### Data to examine:
----------------

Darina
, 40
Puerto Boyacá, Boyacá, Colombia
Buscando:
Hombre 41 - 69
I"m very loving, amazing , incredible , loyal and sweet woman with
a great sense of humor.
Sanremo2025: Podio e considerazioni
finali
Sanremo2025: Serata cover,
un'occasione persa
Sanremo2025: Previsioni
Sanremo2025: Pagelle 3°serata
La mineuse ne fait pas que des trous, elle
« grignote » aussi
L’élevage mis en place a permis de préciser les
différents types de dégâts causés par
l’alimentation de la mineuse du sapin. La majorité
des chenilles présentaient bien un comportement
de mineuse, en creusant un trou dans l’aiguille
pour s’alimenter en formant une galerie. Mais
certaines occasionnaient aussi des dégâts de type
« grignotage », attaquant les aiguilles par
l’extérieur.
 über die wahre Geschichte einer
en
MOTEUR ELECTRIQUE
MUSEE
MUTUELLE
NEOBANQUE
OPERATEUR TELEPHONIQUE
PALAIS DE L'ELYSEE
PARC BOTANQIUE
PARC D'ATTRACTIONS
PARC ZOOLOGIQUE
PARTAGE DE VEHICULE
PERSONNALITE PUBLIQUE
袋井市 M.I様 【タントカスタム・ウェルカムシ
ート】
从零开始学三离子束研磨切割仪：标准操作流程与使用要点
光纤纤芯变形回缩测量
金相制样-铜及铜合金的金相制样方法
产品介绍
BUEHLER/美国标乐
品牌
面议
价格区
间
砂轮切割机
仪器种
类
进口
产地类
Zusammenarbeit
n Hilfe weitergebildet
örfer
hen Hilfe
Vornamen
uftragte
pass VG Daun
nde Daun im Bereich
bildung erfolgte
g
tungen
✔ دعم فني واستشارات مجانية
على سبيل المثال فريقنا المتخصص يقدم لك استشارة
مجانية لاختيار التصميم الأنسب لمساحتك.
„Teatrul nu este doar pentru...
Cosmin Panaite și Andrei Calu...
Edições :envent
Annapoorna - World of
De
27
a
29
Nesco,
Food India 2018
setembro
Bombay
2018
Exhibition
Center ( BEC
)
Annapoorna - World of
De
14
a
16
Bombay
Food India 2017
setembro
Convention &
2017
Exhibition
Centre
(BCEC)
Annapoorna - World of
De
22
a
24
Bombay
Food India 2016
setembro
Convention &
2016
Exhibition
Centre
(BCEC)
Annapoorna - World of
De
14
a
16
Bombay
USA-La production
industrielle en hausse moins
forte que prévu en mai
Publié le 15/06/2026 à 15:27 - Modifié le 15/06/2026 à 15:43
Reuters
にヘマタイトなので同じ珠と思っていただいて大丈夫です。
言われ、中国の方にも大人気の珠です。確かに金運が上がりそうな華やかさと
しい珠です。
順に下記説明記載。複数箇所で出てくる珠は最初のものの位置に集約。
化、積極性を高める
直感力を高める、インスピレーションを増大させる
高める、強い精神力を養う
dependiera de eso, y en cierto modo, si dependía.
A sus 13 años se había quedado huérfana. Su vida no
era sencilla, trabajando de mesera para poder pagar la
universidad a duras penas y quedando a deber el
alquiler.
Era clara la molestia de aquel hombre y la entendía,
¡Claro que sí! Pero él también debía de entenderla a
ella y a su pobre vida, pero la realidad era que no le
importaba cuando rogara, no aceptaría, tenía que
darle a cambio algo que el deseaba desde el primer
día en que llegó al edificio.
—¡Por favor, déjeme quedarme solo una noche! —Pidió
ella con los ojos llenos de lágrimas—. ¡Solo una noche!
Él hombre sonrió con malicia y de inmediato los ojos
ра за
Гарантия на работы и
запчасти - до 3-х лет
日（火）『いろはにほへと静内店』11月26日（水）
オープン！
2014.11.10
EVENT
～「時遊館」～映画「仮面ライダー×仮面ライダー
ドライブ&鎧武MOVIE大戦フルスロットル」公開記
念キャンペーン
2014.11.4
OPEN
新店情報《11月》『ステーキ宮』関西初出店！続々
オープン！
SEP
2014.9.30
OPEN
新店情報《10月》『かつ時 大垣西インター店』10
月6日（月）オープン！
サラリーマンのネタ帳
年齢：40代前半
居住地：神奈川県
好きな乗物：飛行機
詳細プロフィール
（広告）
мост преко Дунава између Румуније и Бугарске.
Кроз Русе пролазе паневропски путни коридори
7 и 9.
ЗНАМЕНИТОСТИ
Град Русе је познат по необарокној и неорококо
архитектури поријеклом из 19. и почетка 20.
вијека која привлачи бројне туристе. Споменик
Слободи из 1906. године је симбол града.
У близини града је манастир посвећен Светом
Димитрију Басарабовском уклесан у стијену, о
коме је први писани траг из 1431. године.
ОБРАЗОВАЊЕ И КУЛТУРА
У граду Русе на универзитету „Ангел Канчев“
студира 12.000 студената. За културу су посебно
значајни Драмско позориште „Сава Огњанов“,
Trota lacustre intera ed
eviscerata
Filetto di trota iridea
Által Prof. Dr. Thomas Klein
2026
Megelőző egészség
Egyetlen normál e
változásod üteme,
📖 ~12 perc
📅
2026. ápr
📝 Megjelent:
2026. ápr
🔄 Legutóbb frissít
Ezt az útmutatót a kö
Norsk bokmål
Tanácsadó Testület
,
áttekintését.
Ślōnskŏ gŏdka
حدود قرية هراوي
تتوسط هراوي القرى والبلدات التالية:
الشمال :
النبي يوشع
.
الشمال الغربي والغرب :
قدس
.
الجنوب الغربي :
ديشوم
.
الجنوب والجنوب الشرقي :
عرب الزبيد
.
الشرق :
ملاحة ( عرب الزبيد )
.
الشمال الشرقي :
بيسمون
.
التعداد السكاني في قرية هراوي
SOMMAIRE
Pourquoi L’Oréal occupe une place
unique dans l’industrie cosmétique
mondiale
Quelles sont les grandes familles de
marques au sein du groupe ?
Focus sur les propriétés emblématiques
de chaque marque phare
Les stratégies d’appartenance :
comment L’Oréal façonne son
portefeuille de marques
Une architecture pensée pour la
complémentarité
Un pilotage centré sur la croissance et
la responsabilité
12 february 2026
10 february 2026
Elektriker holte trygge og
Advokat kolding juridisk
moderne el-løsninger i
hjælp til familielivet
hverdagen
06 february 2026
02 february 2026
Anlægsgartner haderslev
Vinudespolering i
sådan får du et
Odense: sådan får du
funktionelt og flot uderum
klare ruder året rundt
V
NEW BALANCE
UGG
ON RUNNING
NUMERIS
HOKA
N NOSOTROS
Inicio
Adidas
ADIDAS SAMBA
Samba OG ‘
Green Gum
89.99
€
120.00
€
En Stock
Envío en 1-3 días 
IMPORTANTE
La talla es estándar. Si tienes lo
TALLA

----------------

### Aim of the exercise:
Every entry should be printed again exactly as it stands.

### Answer section:
Darina
, 40
Puerto Boyacá, Boyacá, Colombia
Buscando:
Hombre 41 - 69
I"m very loving, amazing , incredible , loyal and sweet woman with
a great sense of humor.
Sanremo2025: Podio e considerazioni
finali
Sanremo2025: Serata cover,
un'occasione persa
Sanremo2025: Previsioni
Sanremo2025: Pagelle 3°serata
La mineuse ne fait pas que des trous, elle
« grignote » aussi
L’élevage mis en place a permis de préciser les
différents types de dégâts causés par
l’alimentation de la mineuse du sapin. La majorité
des chenilles présentaient bien un comportement
de mineuse, en creusant un trou dans l’aiguille
pour s’alimenter en formant une galerie. Mais
certaines occasionnaient aussi des dégâts de type
« grignotage », attaquant les aiguilles par
l’extérieur.
 über die wahre Geschichte einer
en
MOTEUR ELECTRIQUE
MUSEE
MUTUELLE
NEOBANQUE
OPERATEUR TELEPHONIQUE
PALAIS DE L'ELYSEE
PARC BOTANQIUE
PARC D'ATTRACTIONS
PARC ZOOLOGIQUE
PARTAGE DE VEHICULE
PERSONNALITE PUBLIQUE
袋井市 M.I様 【タントカスタム・ウェルカムシ
ート】
从零开始学三离子束研磨切割仪：标准操作流程与使用要点
光纤纤芯变形回缩测量
金相制样-铜及铜合金的金相制样方法
产品介绍
BUEHLER/美国标乐
品牌
面议
价格区
间
砂轮切割机
仪器种
类
进口
产地类
Zusammenarbeit
n Hilfe weitergebildet
örfer
hen Hilfe
Vornamen
uftragte
pass VG Daun
nde Daun im Bereich
bildung erfolgte
g
tungen
✔ دعم فني واستشارات مجانية
على سبيل المثال فريقنا المتخصص يقدم لك استشارة
مجانية لاختيار التصميم الأنسب لمساحتك.
„Teatrul nu este doar pentru...
Cosmin Panaite și Andrei Calu...
Edições :envent
Annapoorna - World of
De
27
a
29
Nesco,
Food India 2018
setembro
Bombay
2018
Exhibition
Center ( BEC
)
Annapoorna - World of
De
14
a
16
Bombay
Food India 2017
setembro
Convention &
2017
Exhibition
Centre
(BCEC)
Annapoorna - World of
De
22
a
24
Bombay
Food India 2016
setembro
Convention &
2016
Exhibition
Centre
(BCEC)
Annapoorna - World of
De
14
a
16
Bombay
USA-La production
industrielle en hausse moins
forte que prévu en mai
Publié le 15/06/2026 à 15:27 - Modifié le 15/06/2026 à 15:43
Reuters
にヘマタイトなので同じ珠と思っていただいて大丈夫です。
言われ、中国の方にも大人気の珠です。確かに金運が上がりそうな華やかさと
しい珠です。
順に下記説明記載。複数箇所で出てくる珠は最初のものの位置に集約。
化、積極性を高める
直感力を高める、インスピレーションを増大させる
高める、強い精神力を養う
dependiera de eso, y en cierto modo, si dependía.
A sus 13 años se había quedado huérfana. Su vida no
era sencilla, trabajando de mesera para poder pagar la
universidad a duras penas y quedando a deber el
alquiler.
Era clara la molestia de aquel hombre y la entendía,
¡Claro que sí! Pero él también debía de entenderla a
ella y a su pobre vida, pero la realidad era que no le
importaba cuando rogara, no aceptaría, tenía que
darle a cambio algo que el deseaba desde el primer
día en que llegó al edificio.
—¡Por favor, déjeme quedarme solo una noche! —Pidió
ella con los ojos llenos de lágrimas—. ¡Solo una noche!
Él hombre sonrió con malicia y de inmediato los ojos
ра за
Гарантия на работы и
запчасти - до 3-х лет
日（火）『いろはにほへと静内店』11月26日（水）
オープン！
2014.11.10
EVENT
～「時遊館」～映画「仮面ライダー×仮面ライダー
ドライブ&鎧武MOVIE大戦フルスロットル」公開記
念キャンペーン
2014.11.4
OPEN
新店情報《11月》『ステーキ宮』関西初出店！続々
オープン！
SEP
2014.9.30
OPEN
新店情報《10月》『かつ時 大垣西インター店』10
月6日（月）オープン！
サラリーマンのネタ帳
年齢：40代前半
居住地：神奈川県
好きな乗物：飛行機
詳細プロフィール
（広告）
мост преко Дунава између Румуније и Бугарске.
Кроз Русе пролазе паневропски путни коридори
7 и 9.
ЗНАМЕНИТОСТИ
Град Русе је познат по необарокној и неорококо
архитектури поријеклом из 19. и почетка 20.
вијека која привлачи бројне туристе. Споменик
Слободи из 1906. године је симбол града.
У близини града је манастир посвећен Светом
Димитрију Басарабовском уклесан у стијену, о
коме је први писани траг из 1431. године.
ОБРАЗОВАЊЕ И КУЛТУРА
У граду Русе на универзитету „Ангел Канчев“
студира 12.000 студената. За културу су посебно
значајни Драмско позориште „Сава Огњанов“,
Trota lacustre intera ed
eviscerata
Filetto di trota iridea
Által Prof. Dr. Thomas Klein
2026
Megelőző egészség
Egyetlen normál e
változásod üteme,
📖 ~12 perc
📅
2026. ápr
📝 Megjelent:
2026. ápr
🔄 Legutóbb frissít
Ezt az útmutatót a kö
Norsk bokmål
Tanácsadó Testület
,
áttekintését.
Ślōnskŏ gŏdka
حدود قرية هراوي
تتوسط هراوي القرى والبلدات التالية:
الشمال :
النبي يوشع
.
الشمال الغربي والغرب :
قدس
.
الجنوب الغربي :
ديشوم
.
الجنوب والجنوب الشرقي :
عرب الزبيد
.
الشرق :
ملاحة ( عرب الزبيد )
.
الشمال الشرقي :
بيسمون
.
التعداد السكاني في قرية هراوي
SOMMAIRE
Pourquoi L’Oréal occupe une place
unique dans l’industrie cosmétique
mondiale
Quelles sont les grandes familles de
marques au sein du groupe ?
Focus sur les propriétés emblématiques
de chaque marque phare
Les stratégies d’appartenance :
comment L’Oréal façonne son
portefeuille de marques
Une architecture pensée pour la
complémentarité
Un pilotage centré sur la croissance et
la responsabilité
12 february 2026
10 february 2026
Elektriker holte trygge og
Advokat kolding juridisk
moderne el-løsninger i
hjælp til familielivet
hverdagen
06 february 2026
02 february 2026
Anlægsgartner haderslev
Vinudespolering i
sådan får du et
Odense: sådan får du
funktionelt og flot uderum
klare ruder året rundt
V
NEW BALANCE
UGG
ON RUNNING
NUMERIS
HOKA
N NOSOTROS
Inicio
Adidas
ADIDAS SAMBA
Samba OG ‘
Green Gum
89.99
€
120.00
€
En Stock
Envío en 1-3 días 
IMPORTANTE
La talla es estándar. Si tienes lo
TALLA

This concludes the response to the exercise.